## AIM OF THE EXERCISE
Pictures excluded, please transcribe exactly the lines from the one with "Label: left heart ventricle." through the end of the records below, and nothing more.

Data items
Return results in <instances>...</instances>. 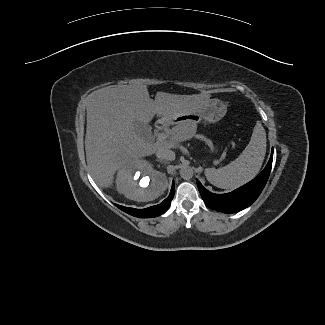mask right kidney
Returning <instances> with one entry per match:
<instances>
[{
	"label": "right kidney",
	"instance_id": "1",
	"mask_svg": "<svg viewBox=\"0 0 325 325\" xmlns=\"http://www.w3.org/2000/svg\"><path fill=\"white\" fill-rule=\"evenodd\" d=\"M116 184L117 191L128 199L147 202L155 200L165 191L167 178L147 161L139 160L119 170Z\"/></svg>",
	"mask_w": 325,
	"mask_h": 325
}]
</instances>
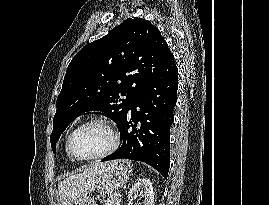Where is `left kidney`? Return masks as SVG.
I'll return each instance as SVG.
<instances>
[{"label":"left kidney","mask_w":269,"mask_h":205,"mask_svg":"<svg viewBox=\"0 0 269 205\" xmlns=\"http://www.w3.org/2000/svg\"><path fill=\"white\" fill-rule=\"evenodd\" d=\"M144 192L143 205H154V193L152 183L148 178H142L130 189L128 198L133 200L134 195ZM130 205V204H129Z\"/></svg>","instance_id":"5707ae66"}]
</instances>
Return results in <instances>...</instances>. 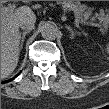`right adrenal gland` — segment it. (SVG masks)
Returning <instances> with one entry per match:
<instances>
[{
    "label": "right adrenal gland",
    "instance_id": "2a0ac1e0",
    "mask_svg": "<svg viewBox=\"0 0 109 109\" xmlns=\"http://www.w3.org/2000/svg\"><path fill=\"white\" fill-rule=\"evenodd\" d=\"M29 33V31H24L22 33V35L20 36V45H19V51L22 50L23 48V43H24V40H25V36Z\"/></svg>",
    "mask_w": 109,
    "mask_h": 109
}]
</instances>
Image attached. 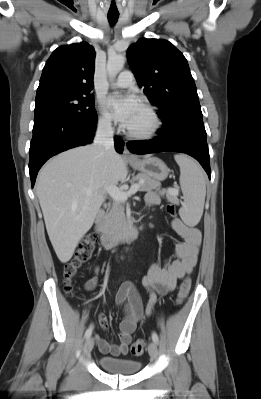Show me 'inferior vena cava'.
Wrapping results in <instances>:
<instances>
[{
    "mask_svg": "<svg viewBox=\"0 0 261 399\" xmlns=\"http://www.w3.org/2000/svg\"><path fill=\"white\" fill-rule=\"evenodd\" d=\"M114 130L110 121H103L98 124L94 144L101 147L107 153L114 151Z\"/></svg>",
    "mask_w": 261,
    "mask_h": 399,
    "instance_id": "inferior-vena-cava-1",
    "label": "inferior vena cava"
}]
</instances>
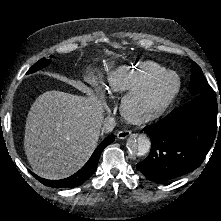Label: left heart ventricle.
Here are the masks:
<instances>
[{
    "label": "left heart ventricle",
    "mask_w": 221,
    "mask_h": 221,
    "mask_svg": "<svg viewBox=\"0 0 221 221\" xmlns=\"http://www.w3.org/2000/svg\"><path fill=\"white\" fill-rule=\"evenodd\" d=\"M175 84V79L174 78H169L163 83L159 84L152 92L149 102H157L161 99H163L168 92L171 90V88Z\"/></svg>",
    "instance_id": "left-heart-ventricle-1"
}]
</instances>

## EXERCISE OUTPUT
Label: left heart ventricle.
Here are the masks:
<instances>
[{
    "label": "left heart ventricle",
    "mask_w": 221,
    "mask_h": 221,
    "mask_svg": "<svg viewBox=\"0 0 221 221\" xmlns=\"http://www.w3.org/2000/svg\"><path fill=\"white\" fill-rule=\"evenodd\" d=\"M175 84V79L174 78H169L163 83L159 84L152 92L149 102H157L161 99H163L168 92L171 90V88Z\"/></svg>",
    "instance_id": "left-heart-ventricle-1"
}]
</instances>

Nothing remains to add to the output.